I hate to admit it, but I am usually this long-winded. On a brighter note, I'm not usually anywhere near this self-absorbed. I'd love the chance to talk to other writers who don't take themselves seriously but actually write, too. Again, mind if I join you guys?
I work hard at home, shaping (twisting?) the minds of my three-year-old and one-year-old girls and generally keeping my apartment clean. Most of the time. Okay, at least half the time. I'm also a co-administrator of a fun online parenting forum focusing on a slightly hippie-ish approach to raising small children (www.earthymommies.com).
I'm expecting a third girl in June, just to make sure we'll always outnumber my husband. He's a hardworking, honest car salesman with no bushy mustache or plaid sport coats. No, really. They exist. And he's smart and good-looking, too.
Staying at home has, ironically, been my best career move ever because it's so boring that I finally invested the time and energy necessary to turn my writing pipe dream into a plausible long-term goal.
First I completed a novel, which is mouldering away in a file on my hard-drive. Unfortunately, writing it felt like work, revising it felt like torture, and reading it didn't make me think "Hot damn, I am the next Faulkner that everyone will actually enjoy reading as much as Stephen King!"

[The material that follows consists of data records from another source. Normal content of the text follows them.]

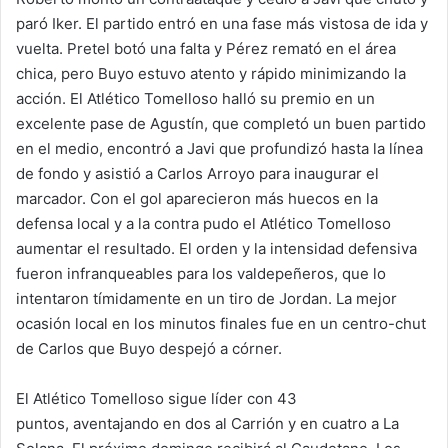
paró Iker. El partido entró en una fase más vistosa de ida y
vuelta. Pretel botó una falta y Pérez remató en el área
chica, pero Buyo estuvo atento y rápido minimizando la
acción. El Atlético Tomelloso halló su premio en un
excelente pase de Agustín, que completó un buen partido
en el medio, encontró a Javi que profundizó hasta la línea
de fondo y asistió a Carlos Arroyo para inaugurar el
marcador. Con el gol aparecieron más huecos en la
defensa local y a la contra pudo el Atlético Tomelloso
aumentar el resultado. El orden y la intensidad defensiva
fueron infranqueables para los valdepeñeros, que lo
intentaron tímidamente en un tiro de Jordan. La mejor
ocasión local en los minutos finales fue en un centro-chut
de Carlos que Buyo despejó a córner.
El Atlético Tomelloso sigue líder con 43
puntos, aventajando en dos al Carrión y en cuatro a La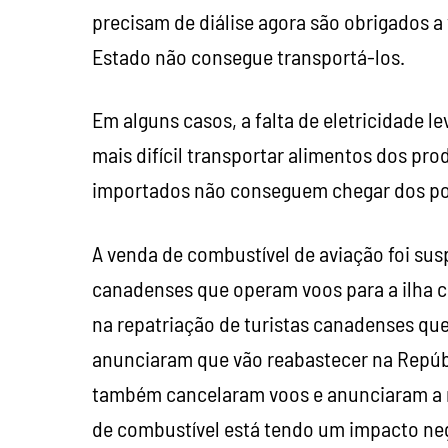
precisam de diálise agora são obrigados a
Estado não consegue transportá-los.
Em alguns casos, a falta de eletricidade l
mais difícil transportar alimentos dos pr
importados não conseguem chegar dos por
A venda de combustível de aviação foi su
canadenses que operam voos para a ilha c
na repatriação de turistas canadenses que
anunciaram que vão reabastecer na Repúb
também cancelaram voos e anunciaram a re
de combustível está tendo um impacto neg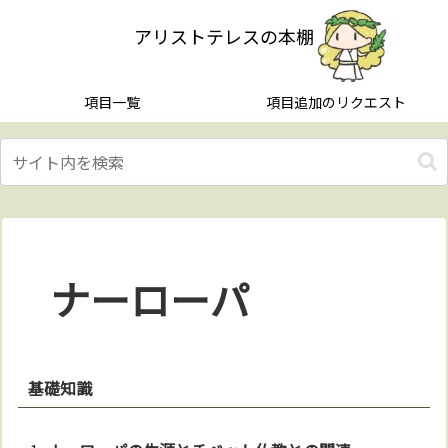
アリストテレスの本棚
項目一覧
項目追加のリクエスト
ナーローパ
基礎知識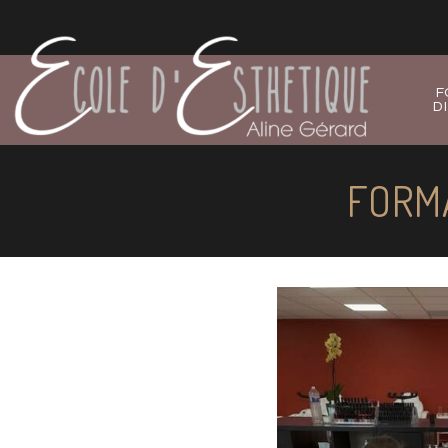
F
D
FORM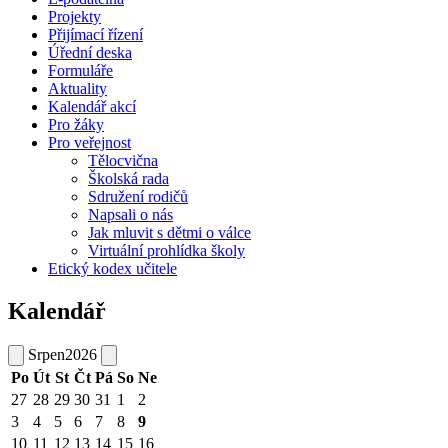
Projekty
Přijímací řízení
Úřední deska
Formuláře
Aktuality
Kalendář akcí
Pro žáky
Pro veřejnost
Tělocvična
Školská rada
Sdružení rodičů
Napsali o nás
Jak mluvit s dětmi o válce
Virtuální prohlídka školy
Etický kodex učitele
Kalendář
Srpen
2026
Po
Út
St
Čt
Pá
So
Ne
27
28
29
30
31
1
2
3
4
5
6
7
8
9
10
11
12
13
14
15
16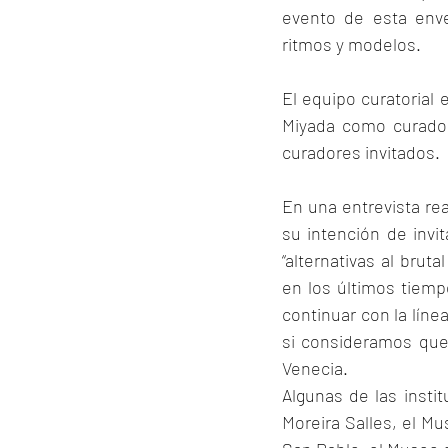
evento de esta enve
ritmos y modelos.
El equipo curatorial 
Miyada como curador
curadores invitados.
En una entrevista rea
su intención de invi
“alternativas al brut
en los últimos tiempo
continuar con la líne
si consideramos que
Venecia.
Algunas de las instit
Moreira Salles, el M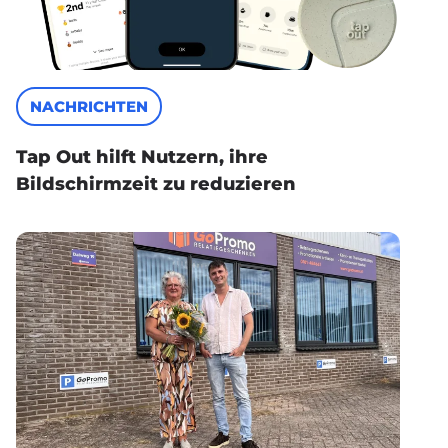
NACHRICHTEN
Tap Out hilft Nutzern, ihre
Bildschirmzeit zu reduzieren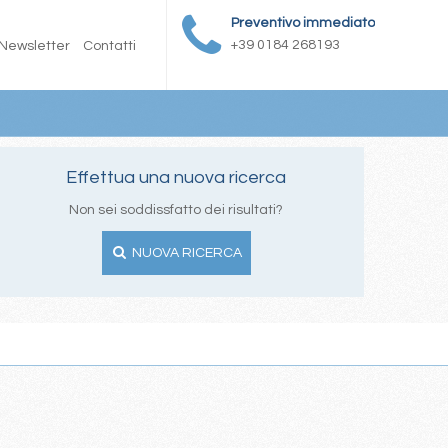
Preventivo immediato
+39 0184 268193
Newsletter
Contatti
Effettua una nuova ricerca
Non sei soddissfatto dei risultati?
NUOVA RICERCA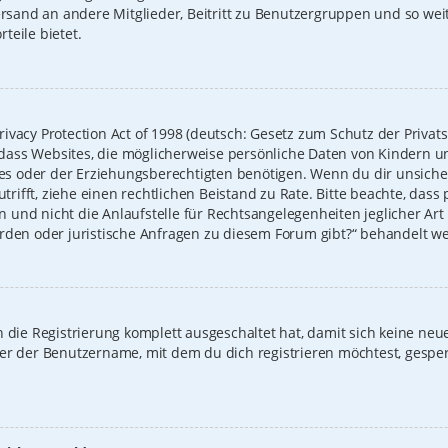
Versand an andere Mitglieder, Beitritt zu Benutzergruppen und so we
rteile bietet.
ivacy Protection Act of 1998 (deutsch: Gesetz zum Schutz der Privat
t, dass Websites, die möglicherweise persönliche Daten von Kindern u
 oder der Erziehungsberechtigten benötigen. Wenn du dir unsicher b
zutrifft, ziehe einen rechtlichen Beistand zu Rate. Bitte beachte, das
und nicht die Anlaufstelle für Rechtsangelegenheiten jeglicher Art i
erden oder juristische Anfragen zu diesem Forum gibt?“ behandelt w
on die Registrierung komplett ausgeschaltet hat, damit sich keine 
der der Benutzername, mit dem du dich registrieren möchtest, gespe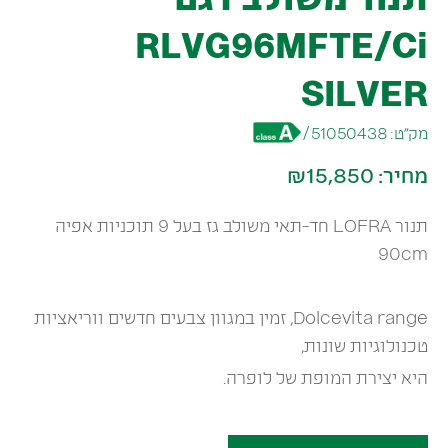
RLVG96MFTE/Ci
SILVER
מק״ט:
51050438
/
מחיר:
₪15,850
תנור LOFRA חד-תאי משולב גז בעל 9 תוכניות אפיה
90cm
Dolcevita range, זמין במגוון צבעים חדשים ווריאציות
טכנולוגיות שונות,
היא יצירת המופת של לופרה.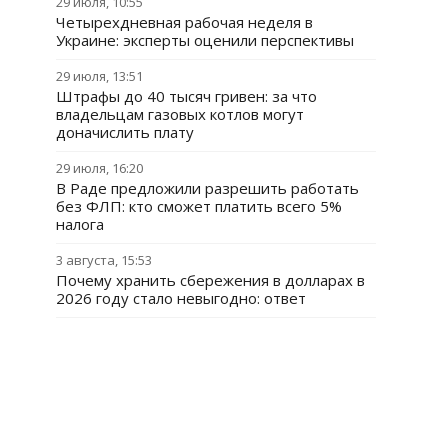
29 июля, 10:55
Четырехдневная рабочая неделя в
Украине: эксперты оценили перспективы
29 июля, 13:51
Штрафы до 40 тысяч гривен: за что
владельцам газовых котлов могут
доначислить плату
29 июля, 16:20
В Раде предложили разрешить работать
без ФЛП: кто сможет платить всего 5%
налога
3 августа, 15:53
Почему хранить сбережения в долларах в
2026 году стало невыгодно: ответ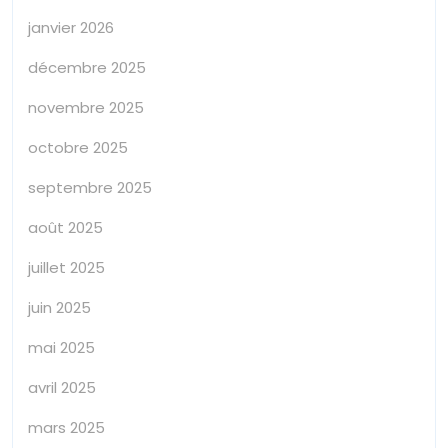
janvier 2026
décembre 2025
novembre 2025
octobre 2025
septembre 2025
août 2025
juillet 2025
juin 2025
mai 2025
avril 2025
mars 2025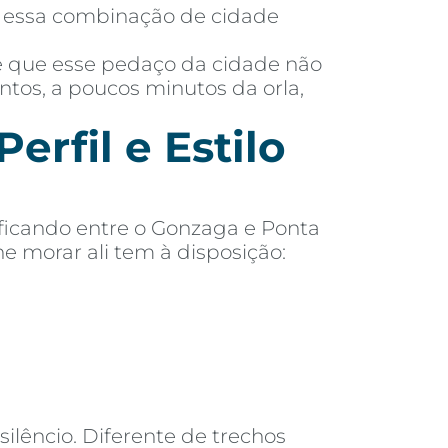
ar essa combinação de cidade
 é que esse pedaço da cidade não
antos, a poucos minutos da orla,
erfil e Estilo
 ficando entre o Gonzaga e Ponta
e morar ali tem à disposição:
ilêncio. Diferente de trechos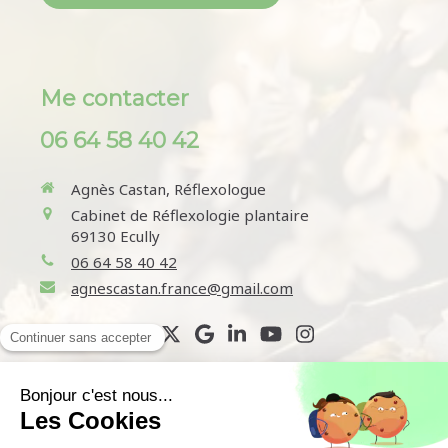
Me contacter
06 64 58 40 42
Agnès Castan, Réflexologue
Cabinet de Réflexologie plantaire
69130
Ecully
06 64 58 40 42
agnescastan.france@gmail.com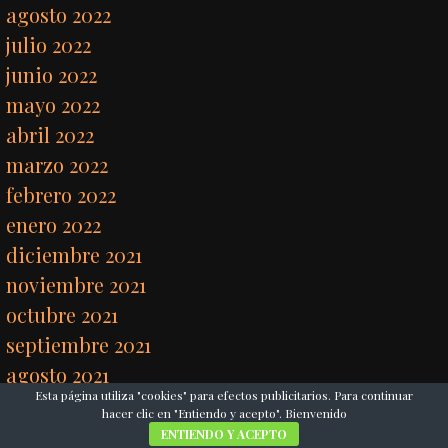
agosto 2022
julio 2022
junio 2022
mayo 2022
abril 2022
marzo 2022
febrero 2022
enero 2022
diciembre 2021
noviembre 2021
octubre 2021
septiembre 2021
agosto 2021
Esta página utiliza "cookies" para efectos publicitarios. Para continuar
junio 2021
hacer clic en "Entiendo y acepto". Bienvenido
mayo 2021
ENTIENDO Y ACEPTO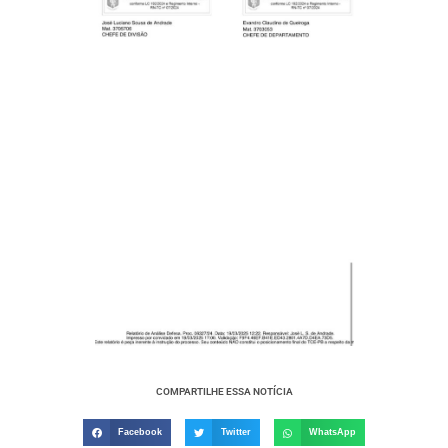
COMPARTILHE ESSA NOTÍCIA
Facebook
Twitter
WhatsApp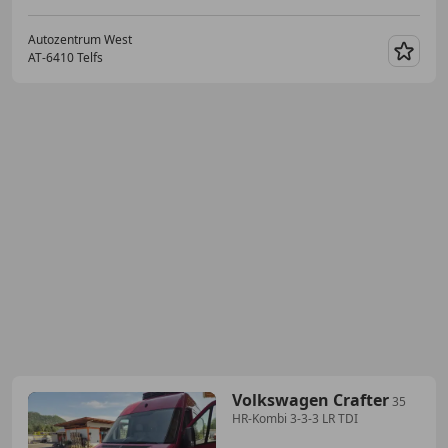
Autozentrum West
AT-6410 Telfs
Merk
Volkswagen Crafter
35
HR-Kombi 3-3-3 LR TDI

Fortunately, while I was alternately begging for mercy and screaming my way through fiction revisionist hell, I read a few books and articles on freelance magazine writing. I sent out three queries a day for weeks, collected rejection slips in a binder as though they were tokens I had to save up to buy prizes at an arcade, and managed to sell a handful of articles to the poor suckers at ByLine, American Iron Magazine, Verbatim, Christian Home & School, Christian Parenting Today, FellowScript, CollegeBound, and The Bridge Bulletin.
Unfortunately, once I pulled that little bit off, I thought I could eventually get into bigger magazines and I didn't really care. I know, I know. This is like being accepted into a rock band in Phoenix and suddenly deciding I didn't feel like being Mick Jagger. Cocky, eh? But why shoot if I'm not going to aim high? And if I don't like the target, why shoot at all? My main problem was that I don't like sales, and freelancing seemed to require a much higher pitching-to-writing ratio than I liked, even if I ever managed to make it to the big leagues.
Fortunately, I hated writing fiction and enjoyed freelance writing just enough to finally figure out that I wanted to be C.S. Lewis of Mere Christianity or maybe even The Screwtape Letters instead of C.S. Lewis of The Chronicles of Narnia.
So I read a few books on proposal-writing, spent several months writing and editing a book proposal, and have been seeking an agent for two weeks. I researched agents handling books similar to my idea and sent out three queries and three proposals, depending on their preferences. One agent to whom I snail-mailed a query has emailed to ask for the full proposal. I'm feeling pessimistically optimistic about it.
I hate to admit it, but I am usually this long-winded. On a brighter note, I'm not usually anywhere near this self-absorbed. I'd love the chance to talk to other writers who don't take themselves seriously but actually write, too. Again, mind if I join you guys?